▸ **DATA SECTION**:
┏━━

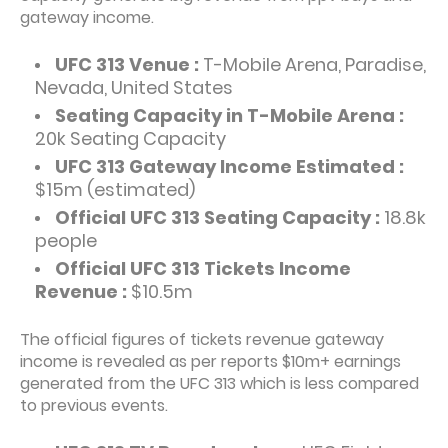
gateway income.
UFC 313 Venue :
T-Mobile Arena, Paradise,
Nevada, United States
Seating Capacity in T-Mobile Arena :
20k Seating Capacity
UFC 313 Gateway Income Estimated :
$15m (estimated)
Official UFC 313 Seating Capacity :
18.8k
people
Official UFC 313 Tickets Income
Revenue :
$10.5m
The official figures of tickets revenue gateway
income is revealed as per reports $10m+ earnings
generated from the UFC 313 which is less compared
to previous events.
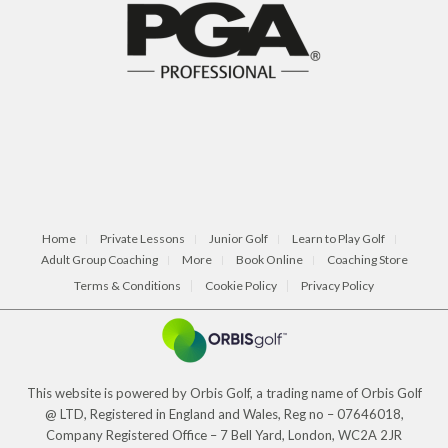
Home
Private Lessons
Junior Golf
Learn to Play Golf
Adult Group Coaching
More
Book Online
Coaching Store
Terms & Conditions
Cookie Policy
Privacy Policy
This website is powered by Orbis Golf, a trading name of Orbis Golf
@ LTD, Registered in England and Wales, Reg no – 07646018,
Company Registered Office – 7 Bell Yard, London, WC2A 2JR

┗━━

▸ **EXERCISE DETAILS**: Set down exactly, from the line that contains "UFC 313 Gateway" through the last line of the data, each line as it stands, and leave the pictures out.

▸ **EXERCISE ANSWER**:
UFC 313 Gateway Income Estimated :
$15m (estimated)
Official UFC 313 Seating Capacity :
18.8k
people
Official UFC 313 Tickets Income
Revenue :
$10.5m
The official figures of tickets revenue gateway
income is revealed as per reports $10m+ earnings
generated from the UFC 313 which is less compared
to previous events.
Home
Private Lessons
Junior Golf
Learn to Play Golf
Adult Group Coaching
More
Book Online
Coaching Store
Terms & Conditions
Cookie Policy
Privacy Policy
This website is powered by Orbis Golf, a trading name of Orbis Golf
@ LTD, Registered in England and Wales, Reg no – 07646018,
Company Registered Office – 7 Bell Yard, London, WC2A 2JR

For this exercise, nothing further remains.